Filter these records by the string "særdeles", copying each line that holds it.

(Dataset entries)
+ + +

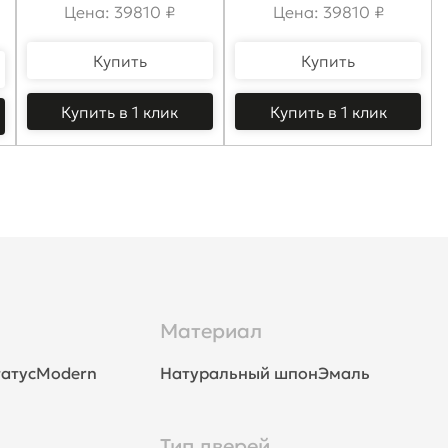
Цена: 39810 ₽
Цена: 39810 ₽
Купить
Купить
Купить в 1 клик
Купить в 1 клик
Материал
атус
Modern
Натуральный шпон
Эмаль
Тип дверей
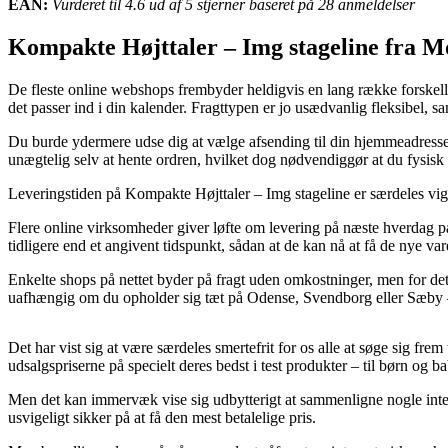
EAN:
Vurderet til 4.6 ud af 5 stjerner baseret på 28 anmeldelser
Kompakte Højttaler – Img stageline fra 
De fleste online webshops frembyder heldigvis en lang række forskellige 
det passer ind i din kalender. Fragttypen er jo usædvanlig fleksibel
Du burde ydermere udse dig at vælge afsending til din hjemmeadresse 
unægtelig selv at hente ordren, hvilket dog nødvendiggør at du fysisk 
Leveringstiden på Kompakte Højttaler – Img stageline er særdeles vigti
Flere online virksomheder giver løfte om levering på næste hverdag p
tidligere end et angivent tidspunkt, sådan at de kan nå at få de nye var
Enkelte shops på nettet byder på fragt uden omkostninger, men for det m
uafhængig om du opholder sig tæt på Odense, Svendborg eller Sæby – vi
Det har vist sig at være særdeles smertefrit for os alle at søge sig frem
udsalgspriserne på specielt deres bedst i test produkter – til børn og 
Men det kan immervæk vise sig udbytterigt at sammenligne nogle inter
usvigeligt sikker på at få den mest betalelige pris.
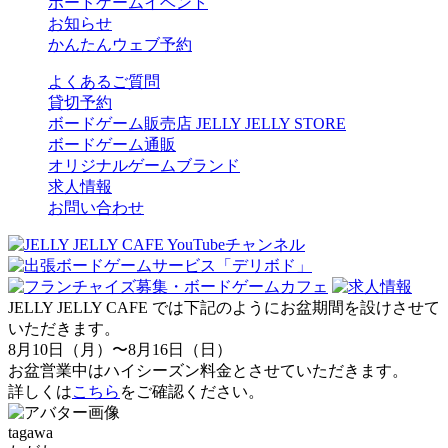
ボードゲームイベント
お知らせ
かんたんウェブ予約
よくあるご質問
貸切予約
ボードゲーム販売店 JELLY JELLY STORE
ボードゲーム通販
オリジナルゲームブランド
求人情報
お問い合わせ
JELLY JELLY CAFE では下記のようにお盆期間を設けさせて
いただきます。
8月10日（月）〜8月16日（日）
お盆営業中はハイシーズン料金とさせていただきます。
詳しくは
こちら
をご確認ください。
tagawa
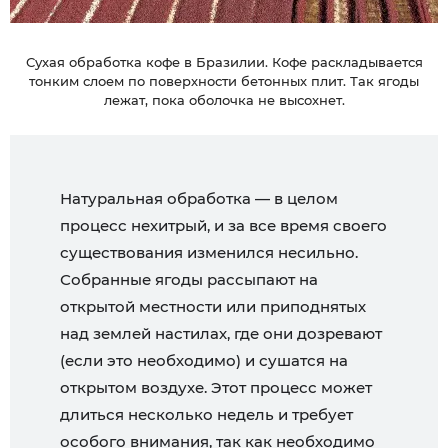
Сухая обработка кофе в Бразилии. Кофе раскладывается
тонким слоем по поверхности бетонных плит. Так ягоды
лежат, пока оболочка не высохнет.
Натуральная обработка — в целом
процесс нехитрый, и за все время своего
существования изменился несильно.
Собранные ягоды рассыпают на
открытой местности или приподнятых
над землей настилах, где они дозревают
(если это необходимо) и сушатся на
открытом воздухе. Этот процесс может
длиться несколько недель и требует
особого внимания, так как необходимо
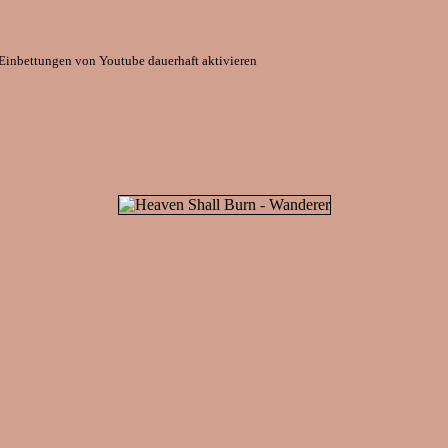
Einbettungen von Youtube dauerhaft aktivieren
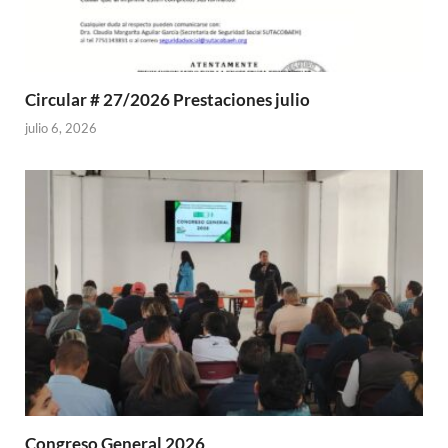
Circular # 27/2026 Prestaciones julio
julio 6, 2026
Congreso General 2026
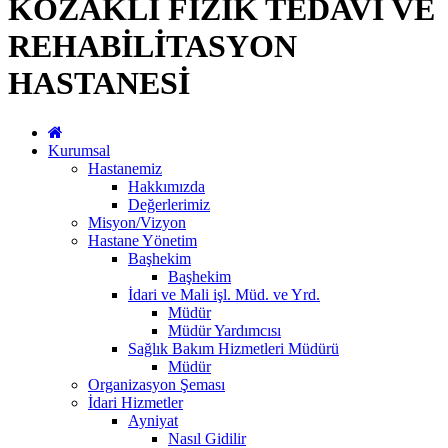
KOZAKLI FİZİK TEDAVİ VE
REHABİLİTASYON
HASTANESİ
Kurumsal
Hastanemiz
Hakkımızda
Değerlerimiz
Misyon/Vizyon
Hastane Yönetim
Başhekim
Başhekim
İdari ve Mali işl. Müd. ve Yrd.
Müdür
Müdür Yardımcısı
Sağlık Bakım Hizmetleri Müdürü
Müdür
Organizasyon Şeması
İdari Hizmetler
Ayniyat
Nasıl Gidilir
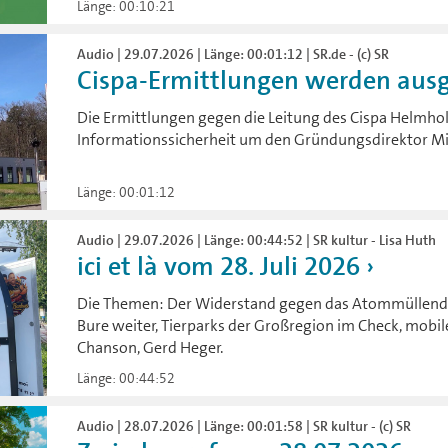
Länge: 00:10:21
Audio | 29.07.2026 | Länge: 00:01:12 | SR.de - (c) SR
Cispa-Ermittlungen werden aus
Die Ermittlungen gegen die Leitung des Cispa Helmho
Informationssicherheit um den Gründungsdirektor Mi
Länge: 00:01:12
Audio | 29.07.2026 | Länge: 00:44:52 | SR kultur - Lisa Huth
ici et là vom 28. Juli 2026
Die Themen: Der Widerstand gegen das Atommüllendla
Bure weiter, Tierparks der Großregion im Check, mobil
Chanson, Gerd Heger.
Länge: 00:44:52
Audio | 28.07.2026 | Länge: 00:01:58 | SR kultur - (c) SR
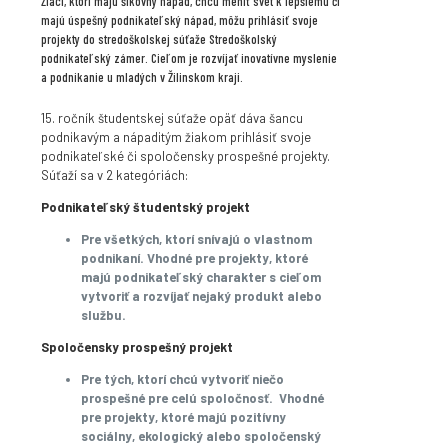
Žiaci, ktorí majú šikovný nápad, chcú meniť svet k lepšiemu či
majú úspešný podnikateľský nápad, môžu prihlásiť svoje
projekty do stredoškolskej súťaže Stredoškolský
podnikateľský zámer. Cieľom je rozvíjať inovatívne myslenie
a podnikanie u mladých v Žilinskom kraji.
15. ročník študentskej súťaže opäť dáva šancu
podnikavým a nápaditým žiakom prihlásiť svoje
podnikateľské či spoločensky prospešné projekty.
Súťaží sa v 2 kategóriách:
Podnikateľský študentský projekt
Pre všetkých, ktorí snívajú o vlastnom
podnikaní. Vhodné pre projekty, ktoré
majú podnikateľský charakter s cieľom
vytvoriť a rozvíjať nejaký produkt alebo
službu.
Spoločensky prospešný projekt
Pre tých, ktorí chcú vytvoriť niečo
prospešné pre celú spoločnosť. Vhodné
pre projekty, ktoré majú pozitívny
sociálny, ekologický alebo spoločenský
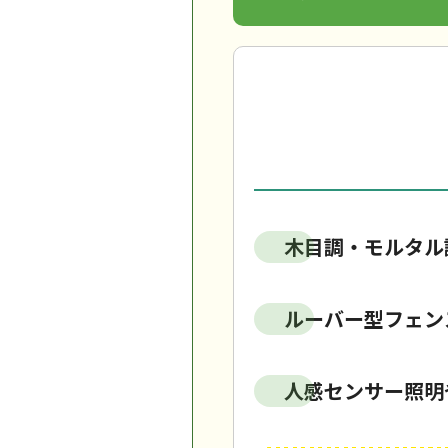
木目調・モルタル
ルーバー型フェン
人感センサー照明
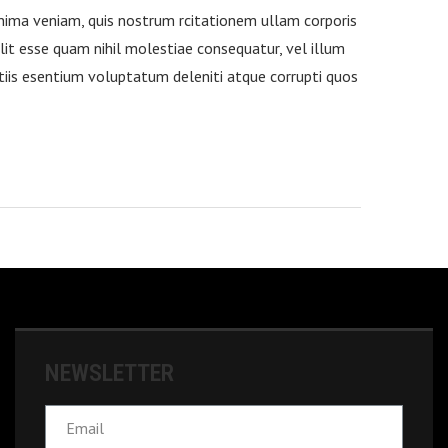
ima veniam, quis nostrum rcitationem ullam corporis
lit esse quam nihil molestiae consequatur, vel illum
tiis esentium voluptatum deleniti atque corrupti quos
NEWSLETTER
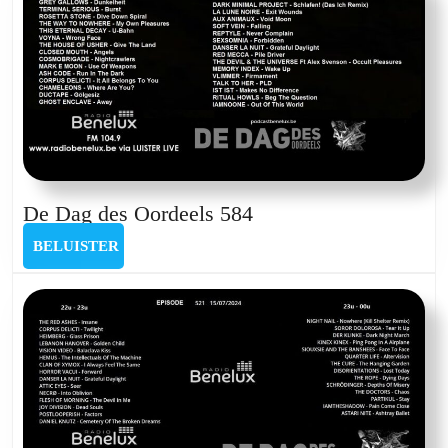
2
dec
202
De
De Dag des Oordeels 584
Dag
BELUISTER
BELUISTER
des
Oordeels
584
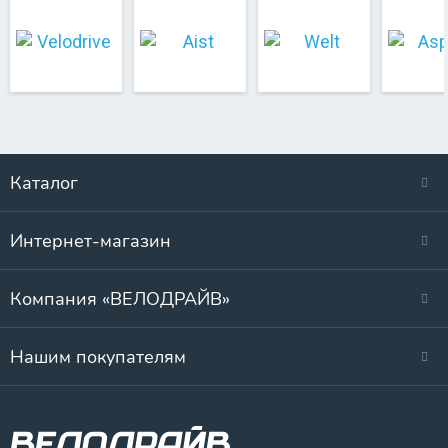
Каталог
Интернет-магазин
Компания «ВЕЛОДРАЙВ»
Нашим покупателям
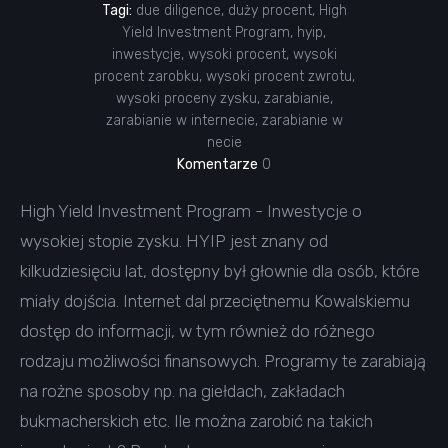
Tagi:
due diligence
,
duży procent
,
High
Yield Investment Program
,
hyip
,
inwestycje
,
wysoki procent
,
wysoki
procent zarobku
,
wysoki procent zwrotu
,
wysoki proceny zysku
,
zarabianie
,
zarabianie w internecie
,
zarabianie w
necie
Komentarze
0
High Yield Investment Program - Inwestycje o
wysokiej stopie zysku. HYIP jest znany od
kilkudziesięciu lat, dostępny był głownie dla osób, które
miały dojścia. Internet dal przeciętnemu Kowalskiemu
dostęp do informacji, w tym również do różnego
rodzaju możliwości finansowych. Programy te zarabiają
na rożne sposoby np. na giełdach, zakładach
bukmacherskich etc. Ile można zarobić na takich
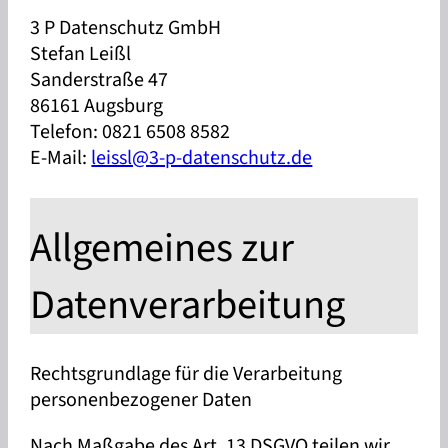
3 P Datenschutz GmbH
Stefan Leißl
Sanderstraße 47
86161 Augsburg
Telefon: 0821 6508 8582
E-Mail:
leissl@3-p-datenschutz.de
Allgemeines zur
Datenverarbeitung
Rechtsgrundlage für die Verarbeitung
personenbezogener Daten
Nach Maßgabe des Art. 13 DSGVO teilen wir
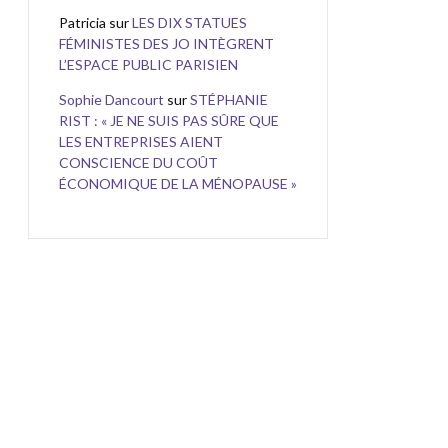
Patricia
sur
LES DIX STATUES
FÉMINISTES DES JO INTÈGRENT
L’ESPACE PUBLIC PARISIEN
Sophie Dancourt
sur
STÉPHANIE
RIST : « JE NE SUIS PAS SÛRE QUE
LES ENTREPRISES AIENT
CONSCIENCE DU COÛT
ÉCONOMIQUE DE LA MÉNOPAUSE »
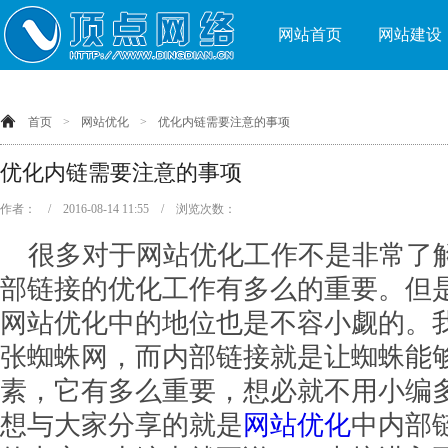
网站首页
网站建设
首页
>
网站优化
>
优化内链需要注意的事项
优化内链需要注意的事项
作者： / 2016-08-14 11:55 / 浏览次数：
很多对于网站优化工作不是非常了
部链接的优化工作有多么的重要。但
网站优化中的地位也是不容小觑的。
张蜘蛛网，而内部链接就是让蜘蛛能
素，它有多么重要，想必就不用小编
想与大家分享的就是
网站优化
中内部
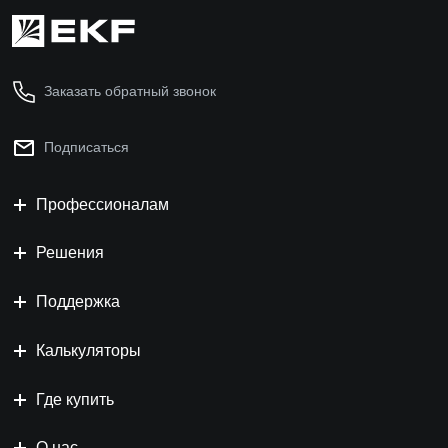
Заказать обратный звонок
Подписаться
Профессионалам
Решения
Поддержка
Калькуляторы
Где купить
О нас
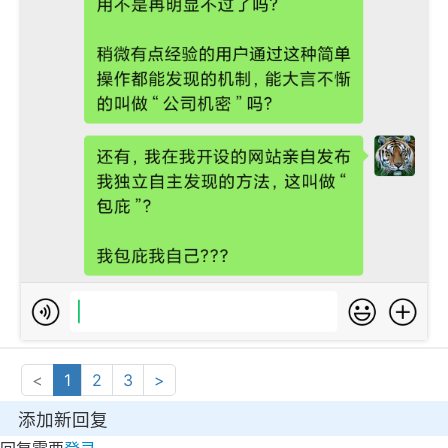
<
1
2
3
>
添加新回复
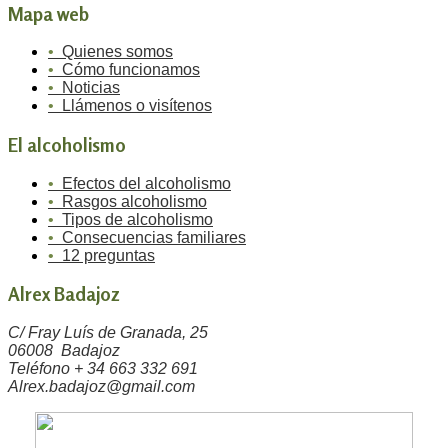
Mapa web
•
Quienes somos
•
Cómo funcionamos
•
Noticias
•
Llámenos o visítenos
El alcoholismo
•
Efectos del alcoholismo
•
Rasgos alcoholismo
•
Tipos de alcoholismo
•
Consecuencias familiares
•
12 preguntas
Alrex Badajoz
C/ Fray Luís de Granada, 25
06008 Badajoz
Teléfono + 34 663 332 691
Alrex.badajoz@gmail.com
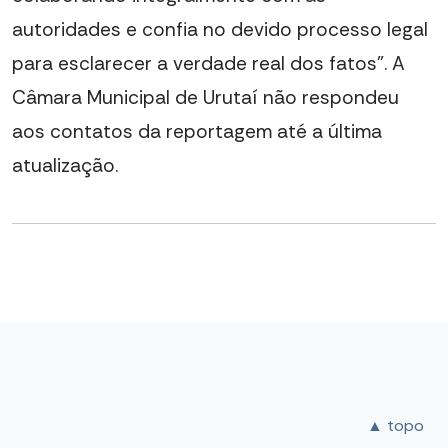
autoridades e confia no devido processo legal
para esclarecer a verdade real dos fatos”. A
Câmara Municipal de Urutaí não respondeu
aos contatos da reportagem até a última
atualização.
▲ topo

+ + +

▸ **REPLY TO THE EXERCISE**
Leveringstiden på Kompakte Højttaler – Img stageline er særdeles vigti
Det har vist sig at være særdeles smertefrit for os alle at søge sig frem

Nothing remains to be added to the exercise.